Però, quando guarda il secolo più "da vicino", è lui stesso a riconoscersi tra "coloro che sono vissuti durante il secolo breve, per i quali quel confronto tra capitalismo e socialismo ha significato ovviamente qualcosa di molto importante. Quel confronto assume un grande rilievo anche in questo testo, dal momento che il libro è stato scritto da uno storico vissuto nel ventesimo secolo per lettori che vivono alla fine del secolo". Certo è che nel libro il tema di fondo del secolo breve, che ne determina anche gli estremi cronologici, è il confronto-scontro tra capitalismo e socialismo: "Il mondo che è andato in frantumi alla fine degli anni '80, con la fine dell'URSS, era il mondo formatosi a seguito dell'impatto della rivoluzione russa del 1917". A fronte di questo, anche il fenomeno dei fascismi appare secondario e parentetico. A suo avviso, infatti, "il decennio '35-'45 ha un carattere eccezionale e transitorio, la cui politica internazionale può essere meglio compresa come una guerra civile ideologica internazionale che come una lotta tra stati: una guerra civile tra i discendenti dell'illuminismo settecentesco e i suoi oppositori, una guerra civile perché l'opposizione tra forze fasciste e antifasciste era interna a ogni società, e l'alleanza coi nemici del proprio paese, in entrambi i fronti, era diffusissima".

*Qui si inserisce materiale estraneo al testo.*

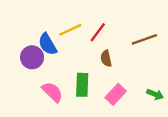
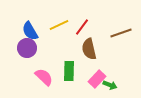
blue semicircle: (48, 44) -> (30, 31), moved
brown semicircle: (106, 58) -> (89, 49), size x1.5
green arrow: (155, 94) -> (110, 85), moved

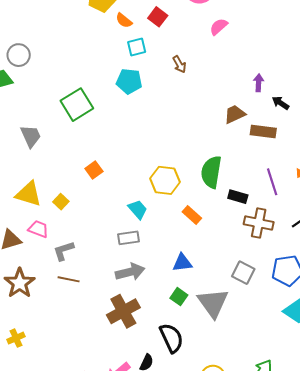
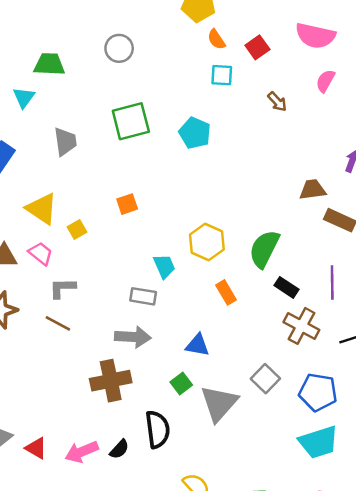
pink semicircle: (219, 27) -> (325, 81), turned -36
gray circle: (19, 55) -> (119, 48), moved
brown arrow: (179, 64) -> (277, 102), moved, turned -30
cyan pentagon: (129, 81) -> (195, 133), moved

Se la cifra fondamentale del secolo è il confronto capitalismo-comunismo, la conseguenza un po' paradossale è che, quando ancora dobbiamo varcare le soglie del ventunesimo secolo, il ventesimo ci appare già un passato remoto: ovvero, esso si chiude azzerandosi, senza che il suo tratto saliente lasci tracce significative sul futuro. Ciò è parzialmente temperato dal fatto che sotto la contrapposizione tra capitalismo e socialismo, Hobsbawm ne sottolinea un'altra, emersa negli anni trenta e di forte attualità: quella tra i seguaci del liberismo puro, ovvero della sacralità del mercato autoregolato, e i sostenitori dello stato sociale, o comunque di un intervento dello stato sull'economia con finalità redistributive. La seconda guerra fredda, afferma ad esempio Hobsbawm, ben più che contro "l'impero del male", è stata nell'America della Reaganomics una crociata contro l'eredità di Roosvelt.
Avendo chiari questi presupposti, possiamo ricavare facilmente nell’opera i temi-chiave di un possibile curricolo scolastico sul Novecento, magari con alcune avvertenze: la prima è che su alcuni temi Hobsbawm abbandona con estrema libertà le periodizzazioni che si è dato, preferendo trattarli su scansioni temporali più lunghe; la seconda è che oltre alla successione temporale, anche la struttura spaziale del suo Novecento è ternaria, in quanto egli considera come soggetti non i singoli stati, ma le grandi aree geo-politiche, ovvero il Primo, il Secondo e il Terzo Mondo: è indubbio però che la conoscenza e la chiarezza di analisi sul Terzo Mondo non è pari a quella che dimostra verso i primi due, e che all'interno del Primo Mondo lo spazio riservato all'Italia può apparire a noi italiani un po' sacrificato, e lo è certamente in una prospettiva di storia insegnata.

E' appena il caso di aggiungere che quest'ultima carenza è facilmente colmabile, e che semmai la preoccupazione in proposito, nella progettazione del curricolo, dovrebbe essere quella di mantenere l'impostazione di fondo di Hobsbawm, cioè di fare sempre precedere al caso nazionale il contesto più generale entro cui va collocato. Passo dunque a proporre una possibile trasposizione scolastica, ricavando dall’opera una sequenza di temi sui quali organizzare un curricolo di storia sul Novecento.

Il «secolo breve», in definitiva, ha conosciuto dei processi che lo differenziano drasticamente dall'epoca precedente: innanzitutto il fatto che il mondo non sia più eurocentrico. Il Novecento ha segnato il "collasso" dell'Europa, ancora egemonica all'inizio del secolo. Le grandi potenze del 1914, tutte europee, si sono ridotte al rango di potenze regionali, con la possibile eccezione della Germania. Anche se questo dato non va enfatizzato, perché risulta meno rilevante se si considerano i mutamenti nella configurazione economica, intellettuale e culturale del mondo. In realtà, benché si sia registrata l'ascesa di altri paesi, le nazioni che conobbero l'industrializzazione nel corso dell'Ottocento hanno conservato la più grande concentrazione di ricchezza e di potere economico e le cui popolazioni godono a tutt’oggi degli standard di vita più alti.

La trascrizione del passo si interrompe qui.